»»

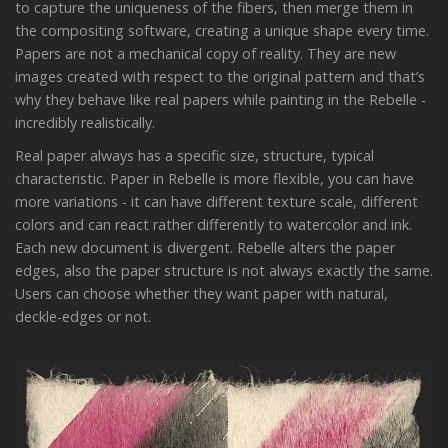
to capture the uniqueness of the fibers, then merge them in
the compositing software, creating a unique shape every time.
Papers are not a mechanical copy of reality. They are new
images created with respect to the original pattern and that’s
why they behave like real papers while painting in the Rebelle -
incredibly realistically.
Real paper always has a specific size, structure, typical
characteristic. Paper in Rebelle is more flexible, you can have
more variations - it can have different texture scale, different
colors and can react rather differently to watercolor and ink.
Each new document is divergent. Rebelle alters the paper
edges, also the paper structure is not always exactly the same.
Users can choose whether they want paper with natural,
deckle-edges or not.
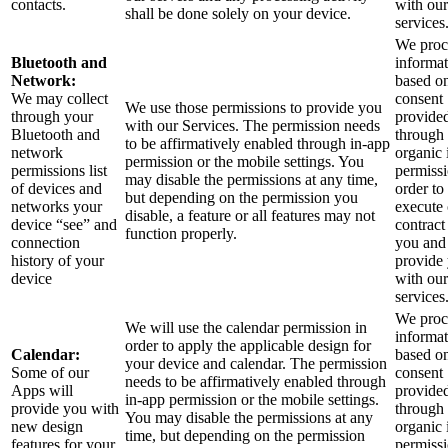
contacts.
with our
shall be done solely on your device.
services
We proce
Bluetooth and
informa
Network:
based o
We may collect
consent
We use those permissions to provide you
through your
provide
with our Services.
The permission needs
Bluetooth and
through 
to be affirmatively enabled through in-app
network
organic 
permission or the mobile settings. You
permissions list
permissi
may disable the permissions at any time,
of devices and
order to
but depending on the permission you
networks your
execute
disable, a feature or all features may not
device “see” and
contract
function properly.
connection
you and
history of your
provide
device
with our
services
We proce
We will use the calendar permission in
informa
order to apply the applicable design for
Calendar:
based o
your device and calendar. The permission
Some of our
consent
needs to be affirmatively enabled through
Apps will
provide
in-app permission or the mobile settings.
provide you with
through 
You may disable the permissions at any
new design
organic 
time, but depending on the permission
features for your
permissi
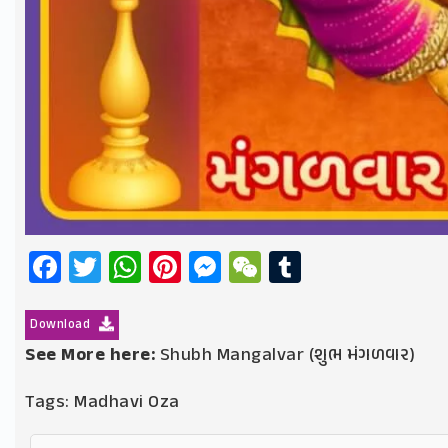
Facebook
Twitter
WhatsApp
Pinterest
Messenger
WeChat
Tumblr
Download
See More here:
Shubh Mangalvar (શુભ મંગળવાર)
Tags:
Madhavi Oza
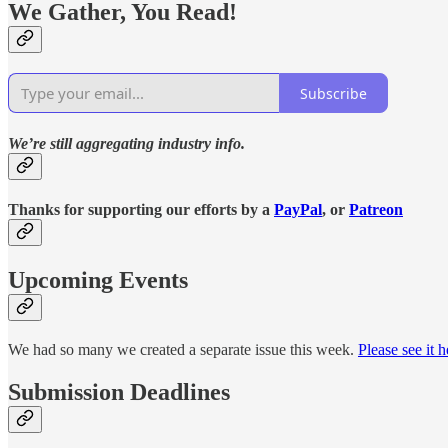
We Gather, You Read!
Subscribe
We’re still aggregating industry info.
Thanks for supporting our efforts by a
PayPal
, or
Patreon
Upcoming Events
We had so many we created a separate issue this week.
Please see it h
Submission Deadlines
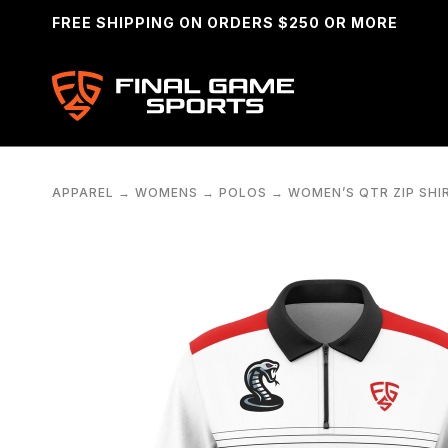
FREE SHIPPING ON ORDERS $250 OR MORE
APPAREL
→
WOMENS
→
POLOS
→
WOMEN’S QTR ZIP SHI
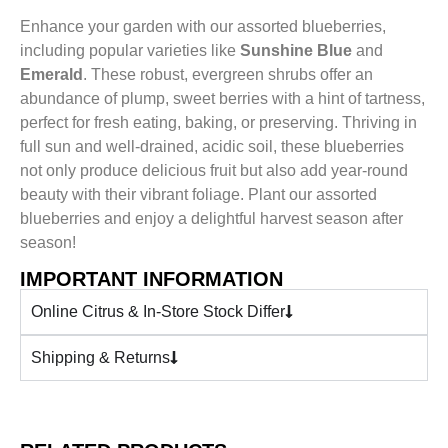
Enhance your garden with our assorted blueberries,
including popular varieties like
Sunshine Blue
and
Emerald
. These robust, evergreen shrubs offer an
abundance of plump, sweet berries with a hint of tartness,
perfect for fresh eating, baking, or preserving. Thriving in
full sun and well-drained, acidic soil, these blueberries
not only produce delicious fruit but also add year-round
beauty with their vibrant foliage. Plant our assorted
blueberries and enjoy a delightful harvest season after
season!
IMPORTANT INFORMATION
Online Citrus & In-Store Stock Differ
Shipping & Returns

««

Where a line above holds the string "structure", copy that line.

Real paper always has a specific size, structure, typical
edges, also the paper structure is not always exactly the same.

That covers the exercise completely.